For instance, in 2008, inflation rose to 231,000,000% in a single year in Zimbabwe, because of the government's mistreatment of the currency as its piggy bank. A sweet which previously cost only one Zimbabwean dollar cost 231 million Zimbabwean dollars a year later.

Such rules, however, do not appear to apply to everyone.

The US Federal Reserve released approximately $3 trillion during the pandemic. Over a span of three and a half months (from March 2020 to June 2020), the Fed expanded its balance sheet from $4.16 trillion to $7.17 trillion, which further expanded to around $9 trillion in April 2022 on account of Biden's 'Inflation Reduction Act'. In short, the United States was providing Covid-19 stimulus by printing money.

While many economists blame the government's Covid relief package for the currently ensuing inflation, it is not remotely as severe as those experienced in Zimbabwe. On top of that, anti-war intellectuals have often accused the Fed of funding US misadventures in the Middle East and beyond through the printing of money.

On a similar note, governments usually remain wary of their public debt rising too much and economists have long warned that under no circ*mstances should the debt-to-GDP ratio be allowed to rise beyond the 100% mark.

However, the US debt-to-GDP ratio currently (2021) stands at 124.9% and unsurprisingly, the US economy has shown no signs of implosion, whereas Bangladesh, despite having a debt-GDP ratio of 20.8%, is constantly worried about a Sri Lanka-like catastrophe.

The question then arises, how can the US keep printing money while developing nations get clobbered by inflation for doing the same? How can the US keep raising the debt ceiling but not us?

The answer, evidently, has to do with the somewhat unipolar US hegemony over the global economic and political system and more specifically, the dollar's role as the global currency.

A global US hegemony

As of 2021, approximately 60% of global trade was denominated in dollars. That is, the global demand for the dollar is sufficiently large to absorb a short-run excess supply of the US dollar.

As Dr Ahsan H Mansur, Executive Director of the Policy Research Institute said, "The US dollar is the global currency. Most of the trade around the world is denominated in the US dollar and central banks around the world keep it in their foreign reserves. Hence, they can get away with an excess supply of money."
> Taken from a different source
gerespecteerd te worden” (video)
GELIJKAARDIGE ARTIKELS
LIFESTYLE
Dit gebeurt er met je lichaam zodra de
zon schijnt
However, it's also important to consider how the US and its allies came to adopt such a hegemonic position in the first place, and why it is so difficult for developing nations to aspire to reach that level.

In the post WWII landscape, the United States began to rise as an economic powerhouse, as Europe and the rest of the world was reeling from the aftermath of the devastating war.

Owing to its economic and geopolitical significance, the US got to play crucial roles in setting up the Bretton-Woods Institutions like the World Bank, the International Monetary Fund (IMF), and Generalised Agreement on Trade and Tariff or GATT (the predecessor of the World Trade Organisation, WTO).

Given the US dominance in global trade, it would soon trump pound-sterling as the global currency. The process would be further exacerbated by the World Bank and the IMF, which provided development assistance, and more importantly, loans to developing countries denominated in the US dollar.

Around the same time, the GATT was founded and its spiritual successor in the WTO would also continue to do the US' bidding, often coercing members to open up their services sector (example: Nepal), lowering tariff barriers erected to protect domestic industries, while allowing developed countries to maintain large aggregate measure of support (AMS) in agriculture.

Through the Marshall plan, the US also got to reconstruct the economic systems of Germany and Japan, two of the largest economies that to this day remain close allies of the United States. So, it was no surprise that most of the global economy would become over-reliant on the US dollar, giving the US and by extension its Federal Reserve a free pass to behave a bit more recklessly with its currency.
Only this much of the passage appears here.